Joshua Paders, a 31-year-old who attended the event, said he would still take a TSA position if he's hired and the government remains shut down and he wouldn't be getting a paycheck right away. "It just shows that I'm willing to work, that I really want to do it," said Paders, who said he's worked in multiple security jobs and always viewed TSA as a good opportunity.
TSA Federal Security Director for Tennessee Stephen Wood said job hunters at the event like Paders didn't really inquire about the shutdown, which has left 51,000 of the administration's transportation-security officers working without pay because they are deemed essential employees. They expect to be made whole once the shutdown ends.
The administration is looking to hire dozens more officers at the booming Nashville International Airport, even as the ones they have make do without pay for now. Prospective officers that TSA chooses to hire from the jobs event could start working as full- or part-time officers within two to four weeks, Wood said.

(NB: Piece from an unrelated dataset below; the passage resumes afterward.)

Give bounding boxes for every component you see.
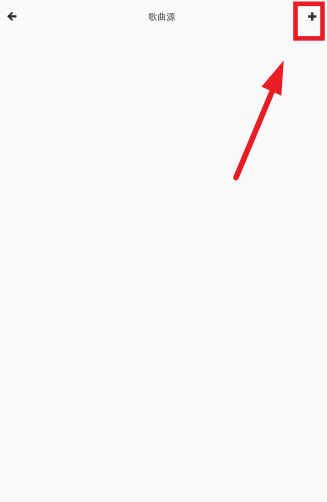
staticText: 歌曲源 bbox=[149, 11, 176, 22]
button[interactable]: Back bbox=[0, 0, 24, 33]
button[interactable]: Add bbox=[299, 0, 325, 33]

The hiring event was one of several in major cities in recent months, he added.
"Obviously, I think everybody knows that at some point, this will end. And we really haven't gotten questions about that today," Wood said of the shutdown. "Not a lot of people have come up to us to talk about that. They're pretty much interested in getting a job."
Applicants attended informational sessions, were interviewed to assess qualifications, took a computer-based test, and could schedule drug screenings and medical exams. They could apply online beforehand or onsite.
James Perry, 68, used to work as a state Department of Labor investigator for unemployment insurance. He said the timing is right for him to try to join TSA, regardless of the shutdown and the prospect of possible missed paychecks.
"I'm interested in what I can do moving forward," Perry said. "The shutdown itself, I'm very sorry it happened and very sorry it's affected so many people. But I want to get my career moving."